[RECORDED DATA Boundary: Start]

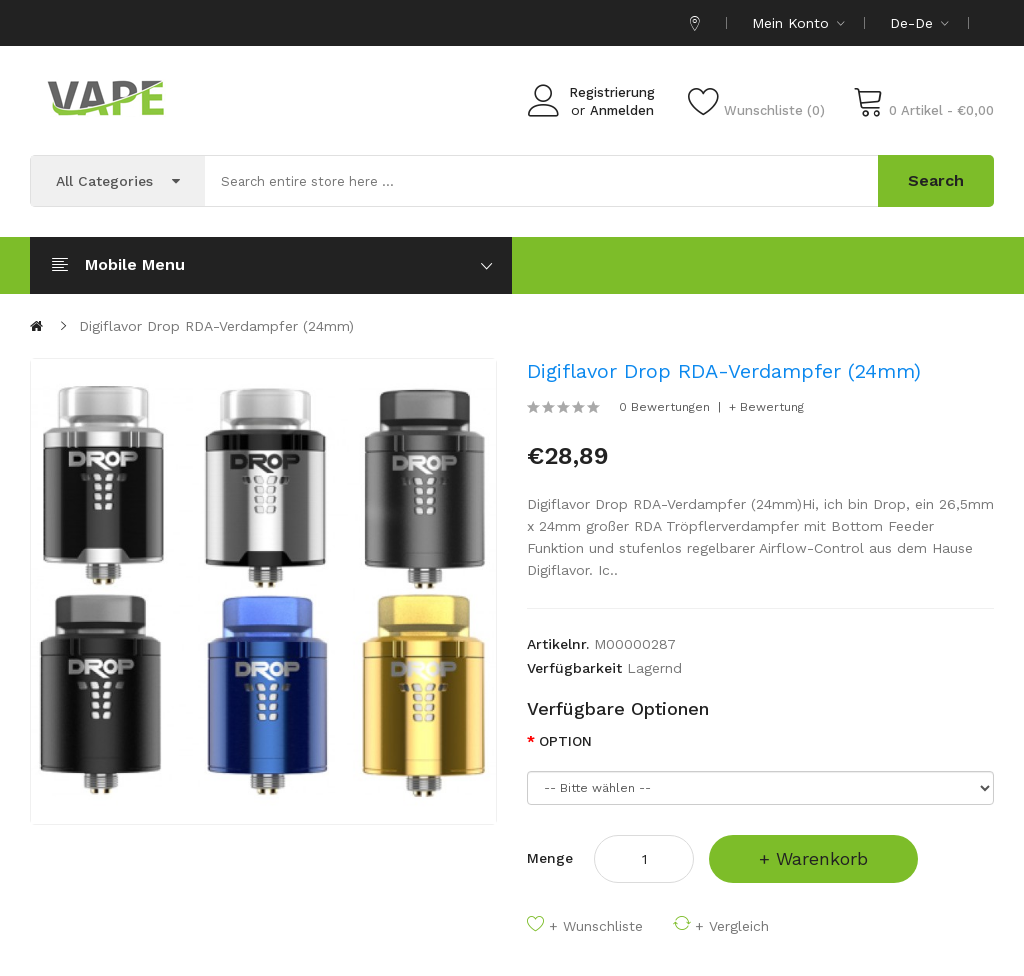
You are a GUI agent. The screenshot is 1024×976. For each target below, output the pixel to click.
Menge (550, 858)
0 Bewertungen (664, 407)
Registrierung (612, 92)
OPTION (565, 741)
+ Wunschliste (596, 926)
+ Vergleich (732, 926)
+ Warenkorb (813, 858)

[RECORDED DATA Boundary: End]

§ EXERCISE INSTRUCTIONS:
Only the lines from the one holding "Menge (550, 858)" through the end of the records should appear in the answer, each repeated exactly.

§ WRITTEN SOLUTION:
Menge (550, 858)
0 Bewertungen (664, 407)
Registrierung (612, 92)
OPTION (565, 741)
+ Wunschliste (596, 926)
+ Vergleich (732, 926)
+ Warenkorb (813, 858)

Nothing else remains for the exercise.